The 1901 Calgary municipal election was held on December 9, 1901 to elect a mayor and nine aldermen to sit on the eighteenth Calgary City Council from January 6, 1902 to January 5, 1903.

==Background==
Voting rights were provided to any male, single woman, or widowed British subject over twenty-one years of age who are assessed on the last revised assessment roll with a minimum property value of $200.

The election was held under multiple non-transferable vote where each elector was able to cast a ballot for the mayor and up to three ballots for separate councillors with a voter's designated ward.

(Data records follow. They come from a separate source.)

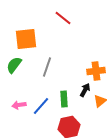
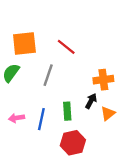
red line: (63, 18) -> (66, 47), moved
blue line: (41, 106) -> (41, 119), turned -30

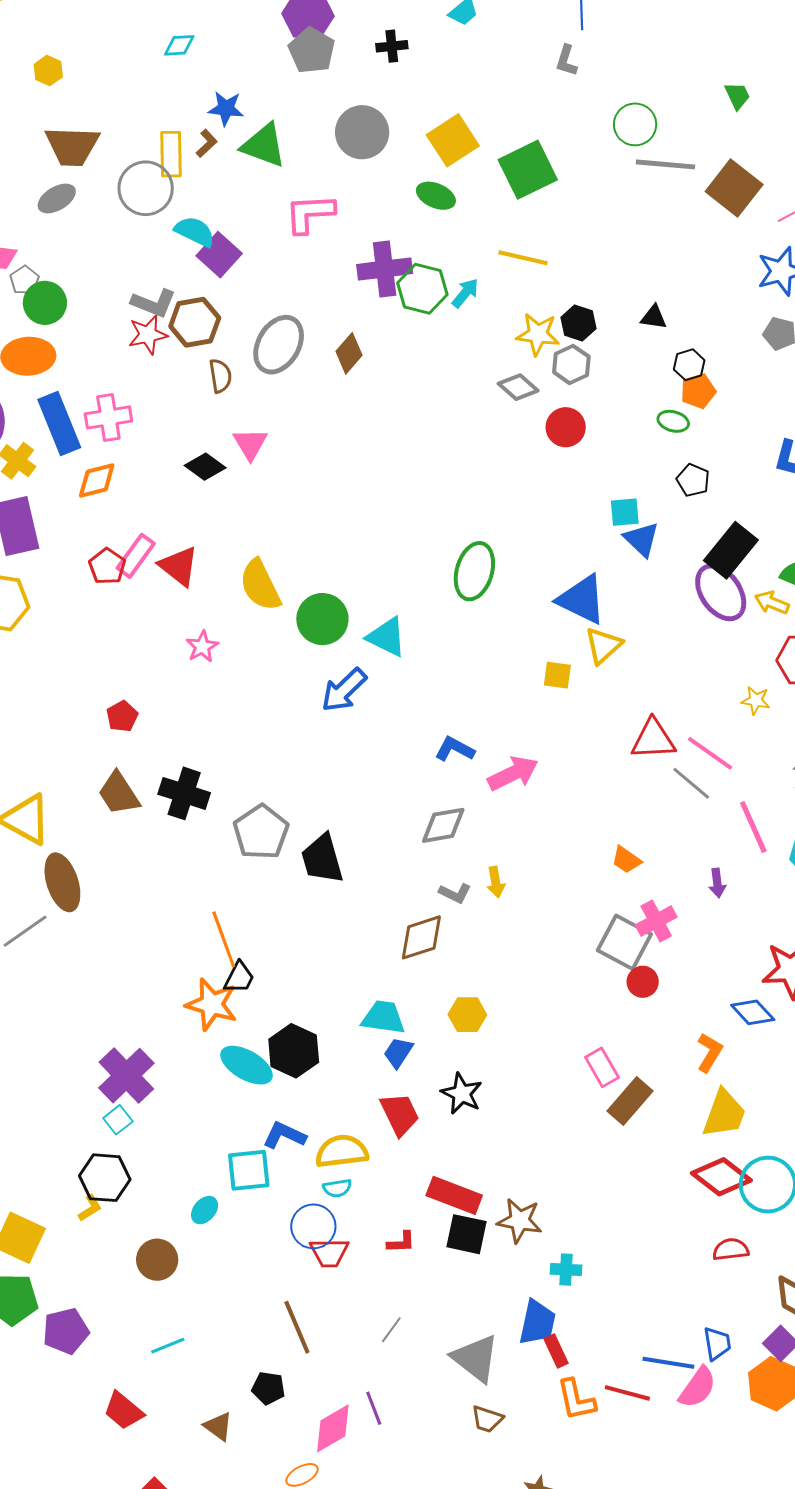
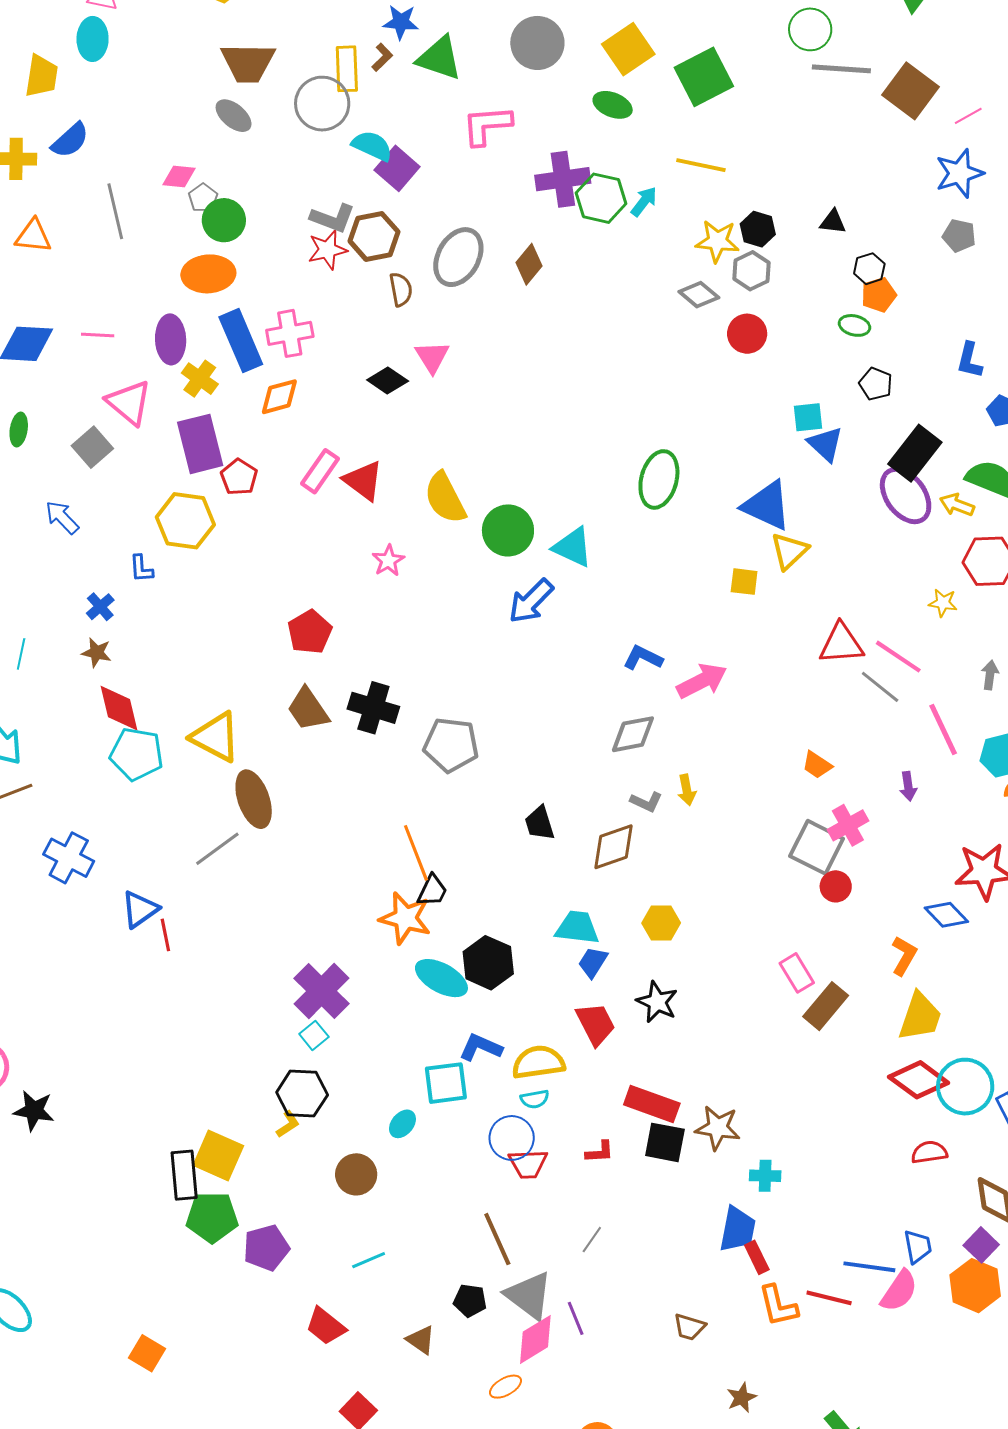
gray ellipse: (57, 199) -> (234, 116), turned 72
red pentagon: (107, 566) -> (239, 477), moved
red pentagon: (122, 716) -> (310, 632), size x1.4
gray pentagon: (261, 832) -> (451, 745), turned -30
black trapezoid: (322, 859) -> (540, 823), moved, size x0.7
gray triangle: (476, 1358) -> (529, 1296), moved

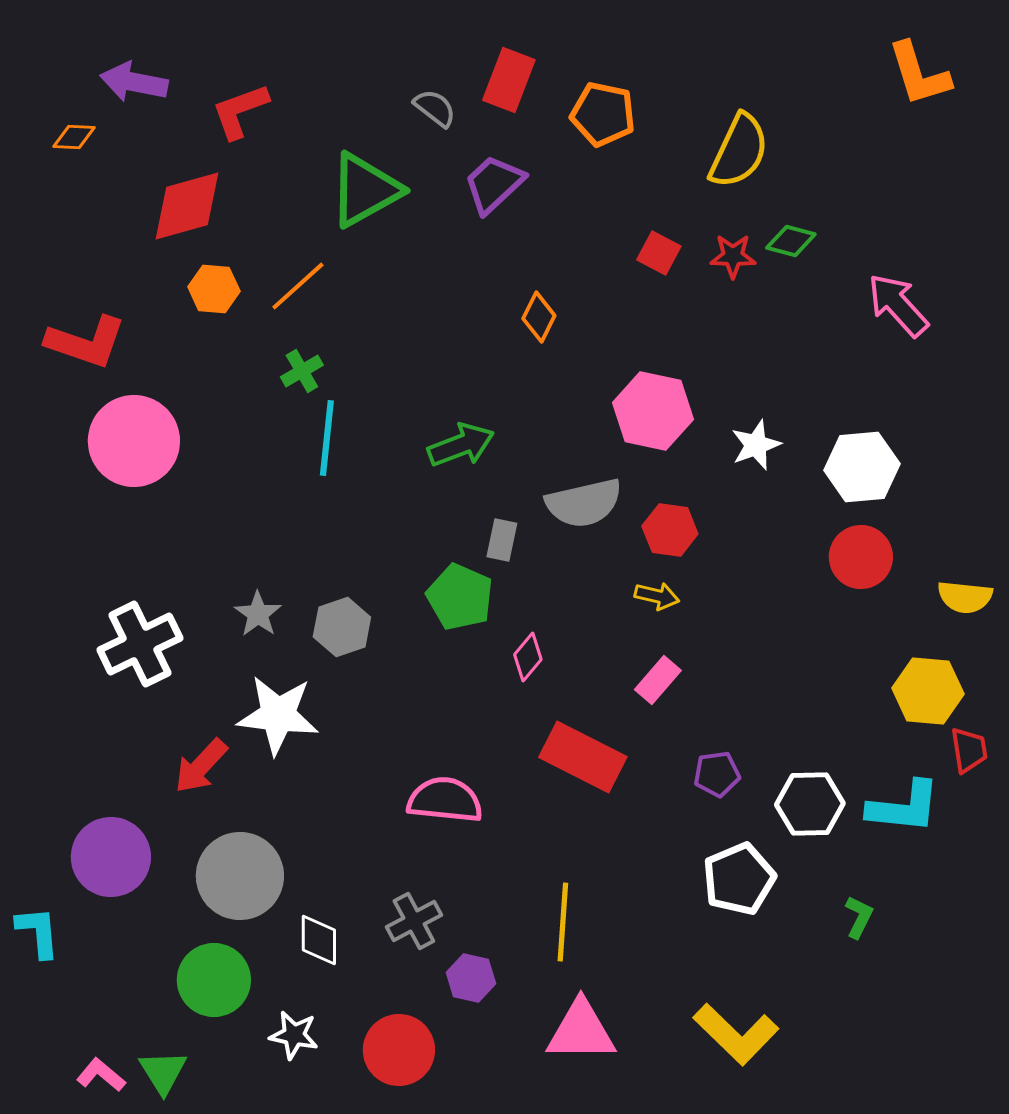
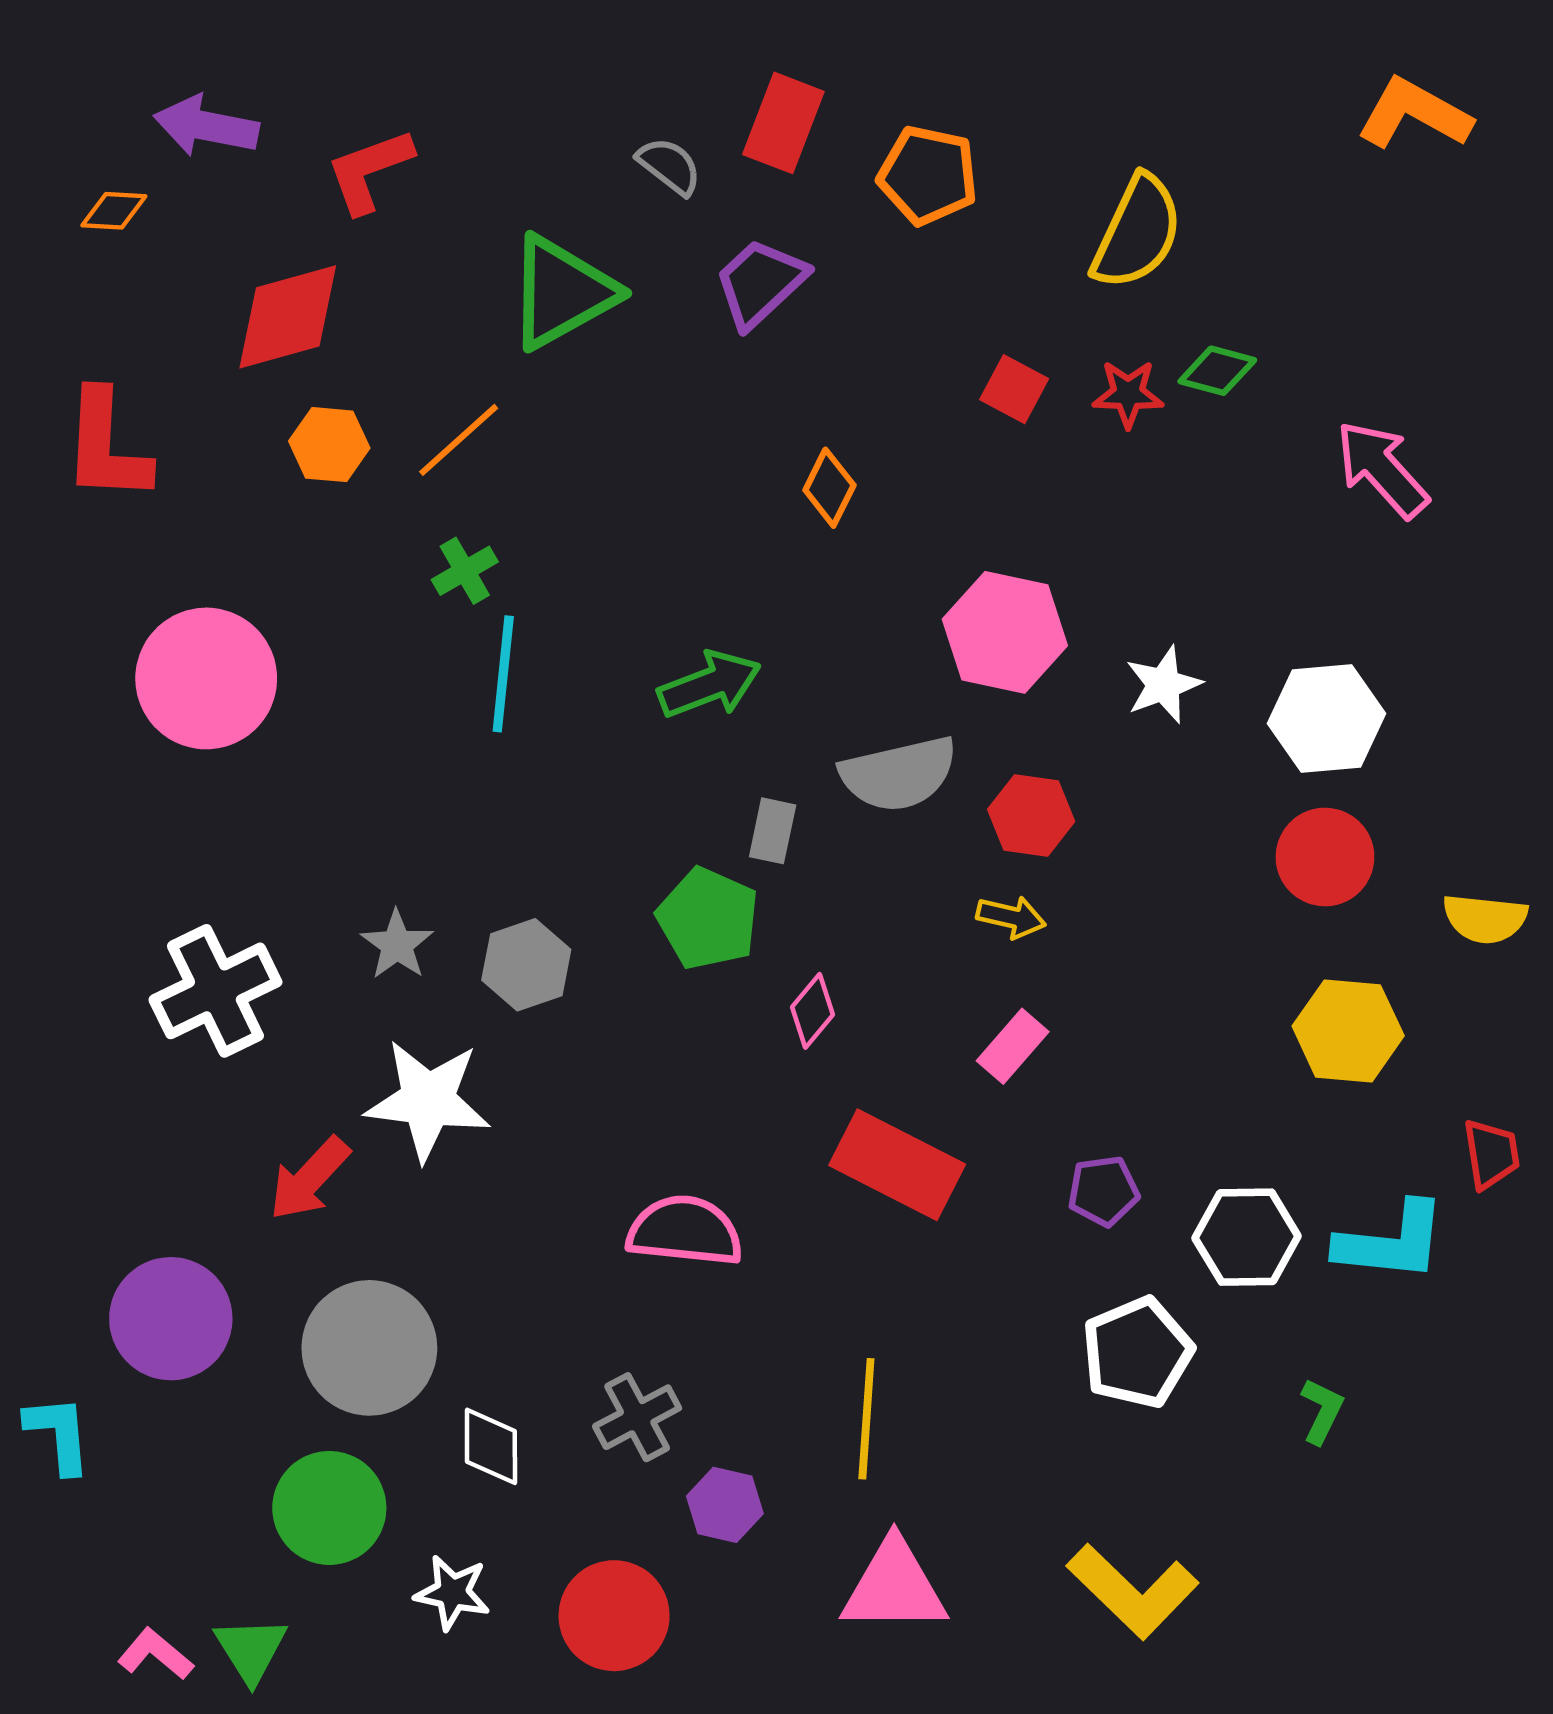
orange L-shape: (919, 74) -> (1414, 114), turned 136
red L-shape: (86, 342) -> (106, 446), moved, turned 74
yellow hexagon: (928, 691) -> (1348, 1031), moved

Key issues for the election included the levying of a municipal income tax recently provided by changes to the City Charter. The Calgary Daily Herald speculated that John Emerson's loss of council seat was attributed to the public's association of his name with the income tax, when he merely read the resolution proposed by the City Clerk.

==Results==
===Mayor===
- Thomas Underwood

===Councillors===
====Ward 1====

| Candidate | Votes | Percent |
|---|---|---|
| William Mahon Parslow | 151 | 65.65% |
| Silas Alexander Ramsay | 140 | 60.87% |
| Thomas Alexander Hatfield | 138 | 60.00% |
| Solomon Sheldwyn Spafford | 118 | 51.30% |
| Total | 230 | - |

====Ward 2====
- John Creighton - Acclaimed
- William Henry Cushing - Acclaimed
- John Jackson Young - Acclaimed

====Ward 3====

| Candidate | Votes | Percent |
|---|---|---|
| Isacc Stephen Gerow Van Wart | 128 | 56.89% |
| William Charles Gordon Armstrong | 117 | 52.00% |
| James Abel Hornby | 113 | 50.22% |
| John Emerson | 94 | 41.78% |
| Clarke | 35 | 15.56% |
| Hooper | 29 | 12.89% |
| Total | 516 | - |

==September 1902 by-election==
Following John Creighton's death on July 29, 1902, the City of Calgary scheduled a by-election for the vacant seat in Ward 2 for September 8, 1902, however John Hamilton Kerr would be acclaimed upon the close of nominations on September 1, 1902.